- Goal of the exercise -
For the records below, work out the number of lines holding "Patrick" and reply with only that.

- Task material -
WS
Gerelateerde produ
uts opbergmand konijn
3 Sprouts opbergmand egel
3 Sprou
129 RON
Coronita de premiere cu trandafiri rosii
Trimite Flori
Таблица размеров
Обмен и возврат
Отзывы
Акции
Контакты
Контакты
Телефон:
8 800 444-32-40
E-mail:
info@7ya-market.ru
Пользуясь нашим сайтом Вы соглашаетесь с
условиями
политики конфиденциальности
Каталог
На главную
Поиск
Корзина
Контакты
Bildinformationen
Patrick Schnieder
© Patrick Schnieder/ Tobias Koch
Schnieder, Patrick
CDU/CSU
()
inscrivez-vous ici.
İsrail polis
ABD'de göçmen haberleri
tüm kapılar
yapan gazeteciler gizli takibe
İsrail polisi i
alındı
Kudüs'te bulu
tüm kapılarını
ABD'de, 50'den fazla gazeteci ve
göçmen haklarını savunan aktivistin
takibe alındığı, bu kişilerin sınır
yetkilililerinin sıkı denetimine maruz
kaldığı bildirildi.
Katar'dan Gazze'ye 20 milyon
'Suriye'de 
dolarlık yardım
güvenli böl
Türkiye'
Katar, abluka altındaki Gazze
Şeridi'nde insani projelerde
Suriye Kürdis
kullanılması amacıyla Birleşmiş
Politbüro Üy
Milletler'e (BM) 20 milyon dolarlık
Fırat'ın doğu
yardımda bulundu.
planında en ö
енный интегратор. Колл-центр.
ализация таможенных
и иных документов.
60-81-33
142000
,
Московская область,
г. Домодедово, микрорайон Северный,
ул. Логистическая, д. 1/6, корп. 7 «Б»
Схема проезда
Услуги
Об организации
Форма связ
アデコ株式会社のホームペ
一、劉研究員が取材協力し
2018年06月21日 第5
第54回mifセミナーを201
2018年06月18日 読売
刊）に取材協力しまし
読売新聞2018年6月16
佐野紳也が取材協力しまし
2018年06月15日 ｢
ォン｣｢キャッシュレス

- Solution for this task -
3